At the end of the 1980's, Fr. John talked about our times as about a time of bloodless martyrdom. "You are bloodless martyrs," he would say. And it will get even harder. Your time is harder than ours is, and one can only sympathize with you. But be brave and do not fear! Now there is confusion, turmoil, and muddle; and it will get even worse: perestroika, perestrelka, pereklichka [perestroika—change in the government, perestrelka—a shoot-out, and pereclichka—roll call]. The time is coming of serious spiritual famine, although the tables will be full."

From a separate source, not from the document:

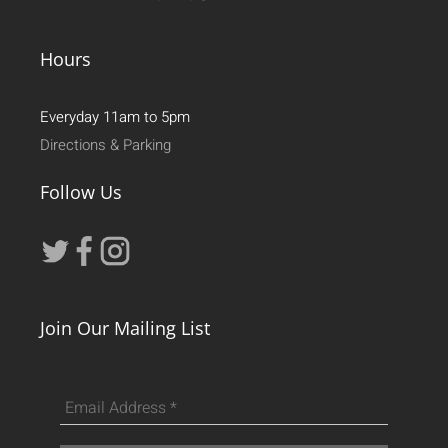
Hours
Everyday 11am to 5pm
Directions & Parking
Follow Us
Join Our Mailing List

Fr. John would also see us out with prayer. We would all arise and pray; Fr. John would take a brush and anoint each of us with oil from various holy places, then sprinkle each with holy water, give us a little to drink from a small silver cup that he always kept in his cell for this purpose, and then pour a little holy water on our chests. Then he would bless each of us, and we would depart from him with renewed spiritual strength.
Fr. John's love for God and all people passed on to us to a certain degree. That is why we always want to go to Pechory—to receive from Fr. John his grace-filled, prayerful help and blessing.